Ernesto Ruiz brought a putative class action with representative PAGA claims against his employer, Moss Brothers Auto Group, Inc., based on a variety of alleged wage and hour violations. The company filed a petition to compel arbitration of Ruiz’s individual claims based on an agreement he signed electronically during the onboarding process. In support of its petition, Moss Brothers produced a declaration of its business manager asserting that Ruiz consented to the arbitration agreement via electronic signature. Ruiz opposed the petition, arguing that Moss Brothers failed to meet its burden of proving that a valid arbitration agreement existed. He also argued that the company could not establish that the agreement was, in fact, signed by him. The trial court denied the petition, finding that the company’s proffered evidence failed to support the existence of a valid arbitration agreement signed by Ruiz, electronically or otherwise.

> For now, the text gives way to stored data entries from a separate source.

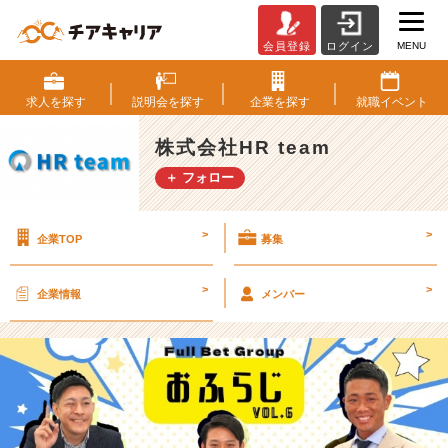
MENU
会員登録
ログイン
社
内
限
求人を
探す
説明会を
探す
企業を
探す
就職
イベント
定
ラ
株式会社HR team
ジ
＋ フォロー
オ
⭐️
『お
>
>
企業TOP
募集
ふ
ら
じ』
>
>
企業情報
メンバー
【株
式
会
社
H
R
t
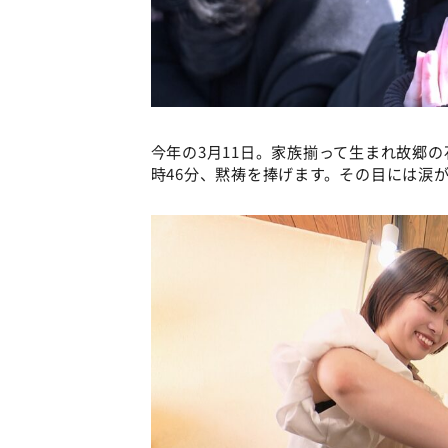
今年の3月11日。家族揃って生まれ故郷
時46分、黙祷を捧げます。その目には涙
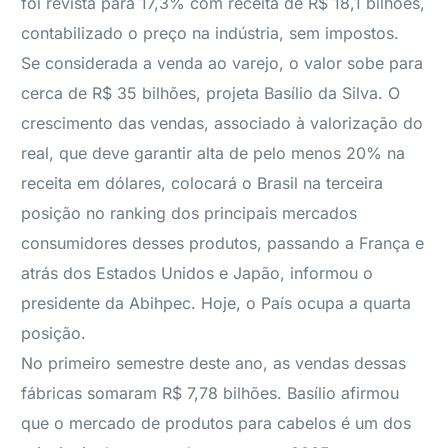
foi revista para 17,3% com receita de R$ 18,1 bilhões,
contabilizado o preço na indústria, sem impostos.
Se considerada a venda ao varejo, o valor sobe para
cerca de R$ 35 bilhões, projeta Basílio da Silva. O
crescimento das vendas, associado à valorização do
real, que deve garantir alta de pelo menos 20% na
receita em dólares, colocará o Brasil na terceira
posição no ranking dos principais mercados
consumidores desses produtos, passando a França e
atrás dos Estados Unidos e Japão, informou o
presidente da Abihpec. Hoje, o País ocupa a quarta
posição.
No primeiro semestre deste ano, as vendas dessas
fábricas somaram R$ 7,78 bilhões. Basílio afirmou
que o mercado de produtos para cabelos é um dos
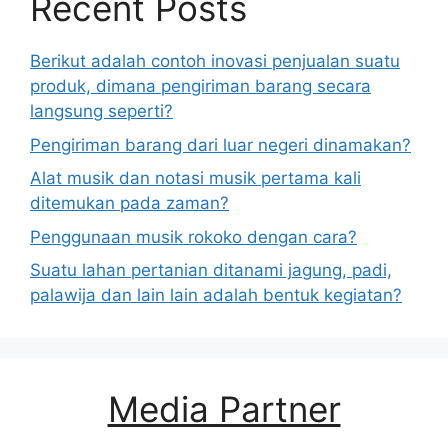
Recent Posts
Berikut adalah contoh inovasi penjualan suatu
produk, dimana pengiriman barang secara
langsung seperti?
Pengiriman barang dari luar negeri dinamakan?
Alat musik dan notasi musik pertama kali
ditemukan pada zaman?
Penggunaan musik rokoko dengan cara?
Suatu lahan pertanian ditanami jagung, padi,
palawija dan lain lain adalah bentuk kegiatan?
Media Partner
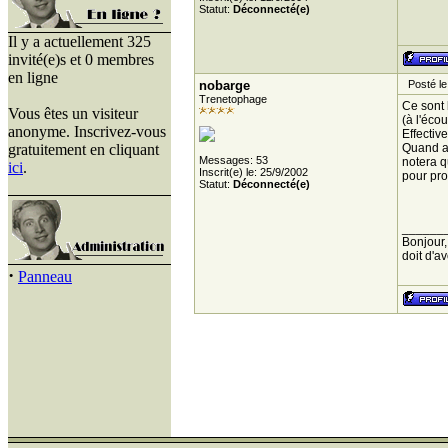
Statut:
Déconnecté(e)
Il y a actuellement 325
invité(e)s et 0 membres
en ligne
nobarge
Posté le
Trenetophage
Ce sont 
Vous êtes un visiteur
(à l'éco
anonyme. Inscrivez-vous
Effectiv
gratuitement en cliquant
Quand au
Messages: 53
notera q
ici
.
Inscrit(e) le: 25/9/2002
pour pro
Statut:
Déconnecté(e)
______
Bonjour,
doit d'avo
·
Panneau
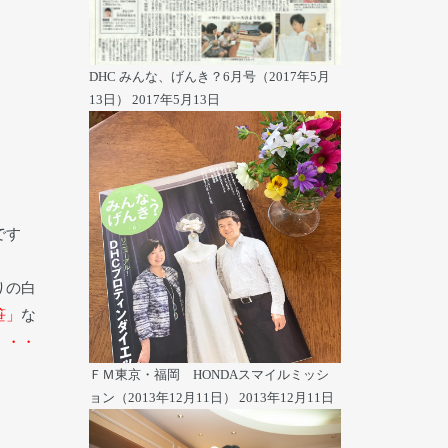
DHC みんな、げんき？6月号（2017年5月
13日）
2017年5月13日
です
りの白
笹」
な
・・・
ＦＭ東京・福岡 HONDAスマイルミッシ
ョン（2013年12月11日）
2013年12月11日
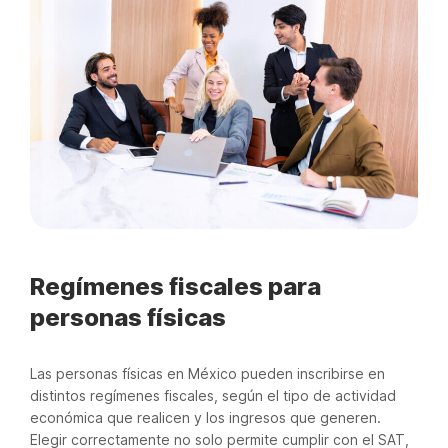
Regímenes fiscales para
personas físicas
Las personas físicas en México pueden inscribirse en
distintos regímenes fiscales, según el tipo de actividad
económica que realicen y los ingresos que generen.
Elegir correctamente no solo permite cumplir con el SAT,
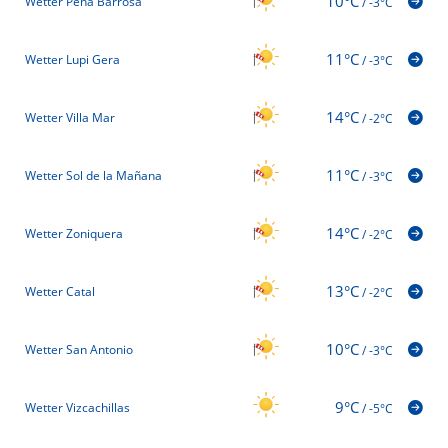
10°C
Wetter Peña Barrosa
/
-3°C
11°C
Wetter Lupi Gera
/
-3°C
14°C
Wetter Villa Mar
/
-2°C
11°C
Wetter Sol de la Mañana
/
-3°C
14°C
Wetter Zoniquera
/
-2°C
13°C
Wetter Catal
/
-2°C
10°C
Wetter San Antonio
/
-3°C
9°C
Wetter Vizcachillas
/
-5°C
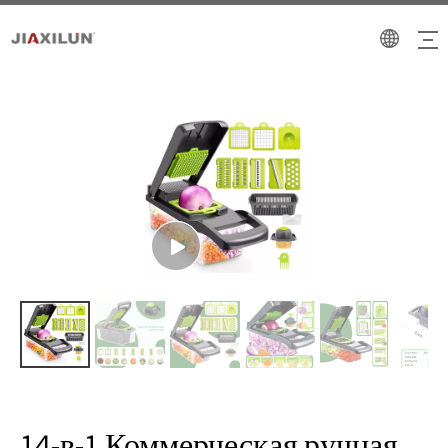
14-в-1 Коммерческая ручная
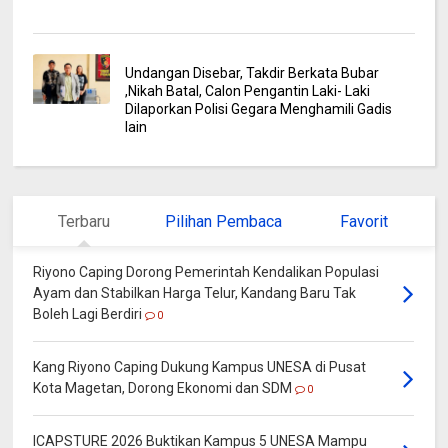
Undangan Disebar, Takdir Berkata Bubar
,Nikah Batal, Calon Pengantin Laki- Laki
Dilaporkan Polisi Gegara Menghamili Gadis
lain
Terbaru
Pilihan Pembaca
Favorit
Riyono Caping Dorong Pemerintah Kendalikan Populasi
Ayam dan Stabilkan Harga Telur, Kandang Baru Tak
Boleh Lagi Berdiri
0
Kang Riyono Caping Dukung Kampus UNESA di Pusat
Kota Magetan, Dorong Ekonomi dan SDM
0
ICAPSTURE 2026 Buktikan Kampus 5 UNESA Mampu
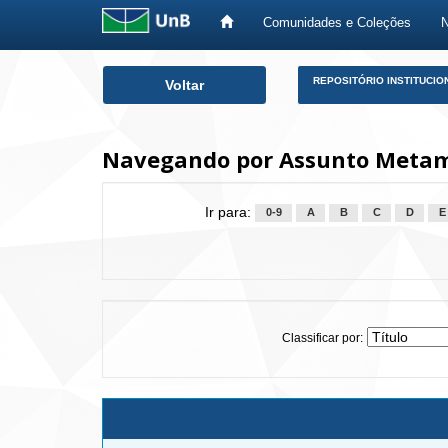
Comunidades e Coleções
Skip
REPOSITÓRIO INSTITUCIO
Voltar
navigation
Navegando por Assunto Meta
Ir para:
0-9
A
B
C
D
E
Classificar por:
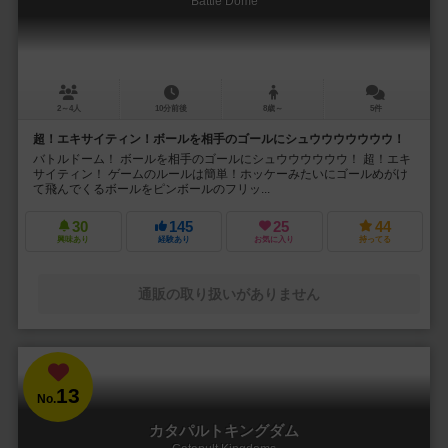
Battle Dome
2～4人
10分前後
8歳～
5件
超！エキサイティン！ボールを相手のゴールにシュウウウウウウウ！
バトルドーム！ ボールを相手のゴールにシュウウウウウウ！ 超！エキ
サイティン！ ゲームのルールは簡単！ホッケーみたいにゴールめがけ
て飛んでくるボールをピンボールのフリッ...
30
145
25
44
興味あり
経験あり
お気に入り
持ってる
通販の取り扱いがありません
13
No.
カタパルトキングダム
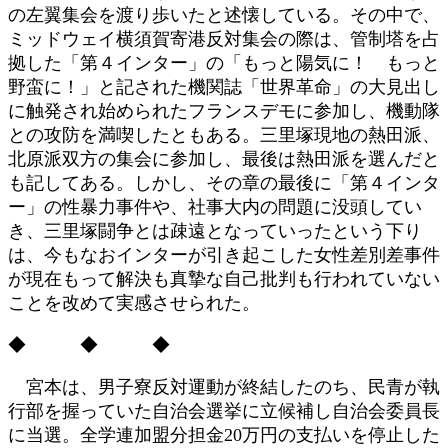
の左翼集会を渡り歩いたと述懐している。その中で、
ミッドウェイ横須賀寄港反対集会の際は、管制塔を占
拠した「第４インター」の「もっと陽気に！ もっと
野蛮に！」と記された機関誌「世界革命」の大見出し
に触発され始められたフランスデモに参加し、機動隊
との攻防を満喫したともある。三里塚現地の熱田派、
北原派双方の集会に参加し、最後は熱田派を選んだと
も記してある。しかし、その章の最後に「第４インタ
ー」の性暴力事件や、社事大内の問題に没頭してい
き、三里塚闘争とは疎遠となっていったという下り
は、今もなおインターが引き起こした女性差別差事件
が現在もって解決も真摯な自己批判も行われていない
ことを改めて実感させられた。
◆ ◆ ◆
宮本は、男子寮反対運動が終結したのち、民青が執
行部を握っていた自治会選挙に立候補し自治会委員長
に当選。全学連加盟分担金20万円の支払いを停止した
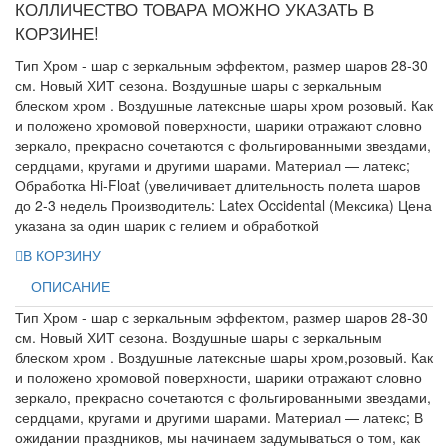
КОЛЛИЧЕСТВО ТОВАРА МОЖНО УКАЗАТЬ В
КОРЗИНЕ!
Тип Хром - шар с зеркальным эффектом, размер шаров 28-30
см. Новый ХИТ сезона. Воздушные шары с зеркальным
блеском хром . Воздушные латексные шары хром розовый. Как
и положено хромовой поверхности, шарики отражают словно
зеркало, прекрасно сочетаются с фольгированными звездами,
сердцами, кругами и другими шарами. Материал — латекс;
Обработка Hi-Float (увеличивает длительность полета шаров
до 2-3 недель Производитель: Latex Occidental (Мексика) Цена
указана за один шарик с гелием и обработкой
В КОРЗИНУ
ОПИСАНИЕ
Тип Хром - шар с зеркальным эффектом, размер шаров 28-30
см. Новый ХИТ сезона. Воздушные шары с зеркальным
блеском хром . Воздушные латексные шары хром,розовый. Как
и положено хромовой поверхности, шарики отражают словно
зеркало, прекрасно сочетаются с фольгированными звездами,
сердцами, кругами и другими шарами. Материал — латекс; В
ожидании праздников, мы начинаем задумываться о том, как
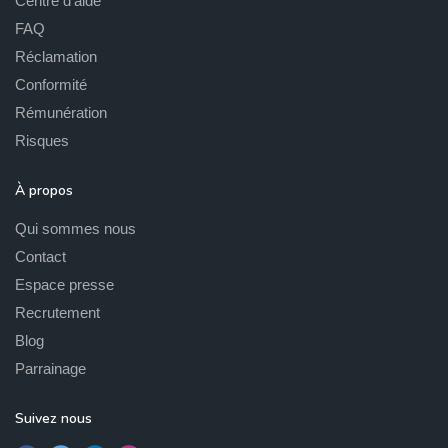
Centre d'aide
FAQ
Réclamation
Conformité
Rémunération
Risques
À propos
Qui sommes nous
Contact
Espace presse
Recrutement
Blog
Parrainage
Suivez nous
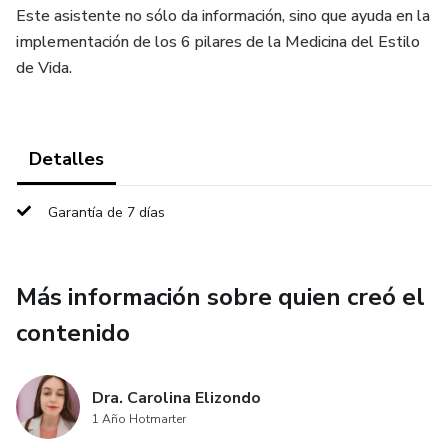
Este asistente no sólo da información, sino que ayuda en la
implementación de los 6 pilares de la Medicina del Estilo
de Vida.
Detalles
Garantía de 7 días
Más información sobre quien creó el
contenido
Dra. Carolina Elizondo
1 Año Hotmarter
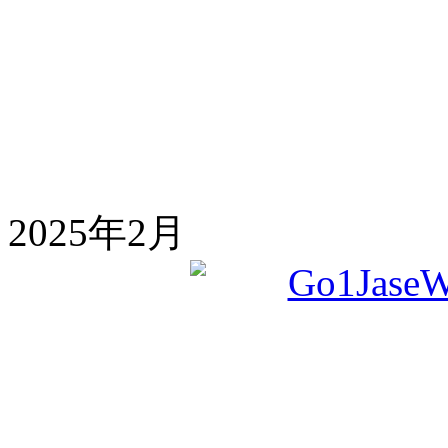
2025年2月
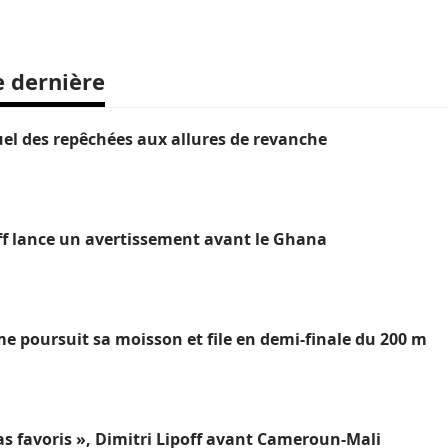
e dernière
el des repêchées aux allures de revanche
ipoff lance un avertissement avant le Ghana
poursuit sa moisson et file en demi-finale du 200 m
s favoris », Dimitri Lipoff avant Cameroun-Mali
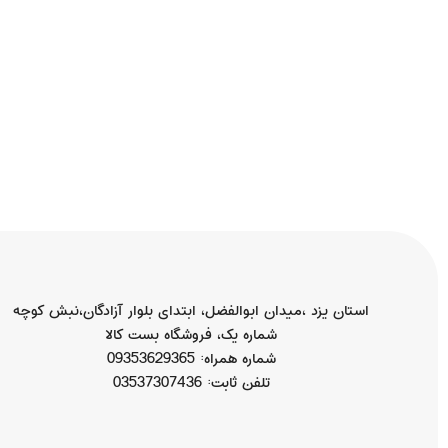
استان یزد ،میدان ابوالفضل، ابتدای بلوار آزادگان،نبش کوچه
شماره یک، فروشگاه بست کالا
شماره همراه: 09353629365
تلفن ثابت: 03537307436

The Court of Appeal agreed, finding that the petition to compel arbitration was properly denied. The court, however, did not hold that electronic signatures were improper, but rather clarified the employer’s burden in seeking such relief. The court held that the employer has the burden to authenticate the agreement and the agreement’s signature as that of the employee (either in a hard copy document or through an electronic process). In this case, the introduction of conclusory evidence that Ruiz signed the agreement was insufficient to meet this burden of proof. Specifically, Moss Brothers failed to explain upon what basis the agreement was “the act of” the employee. While affirming the trial court’s decision, the Court of Appeal indicated this burden is not a difficult one to meet and would simply include authentication of the log-on process and acceptance of the agreement through a “unique” ID and password that serves as authentication of the employee’s signature. Since such information was not introduced or authenticated, the trial court’s order denying the petition was upheld.
According to Thomas M. McInerney, the managing shareholder of the San Francisco office of Ogletree Deakins, “Ruiz underscores the importance of employers ensuring they can establish their employees have truly accepted arbitration agreements. The court reinforced how the burden of proof does not present a high threshold, but does require affirmative proof such as a unique identification and password, or some other method.”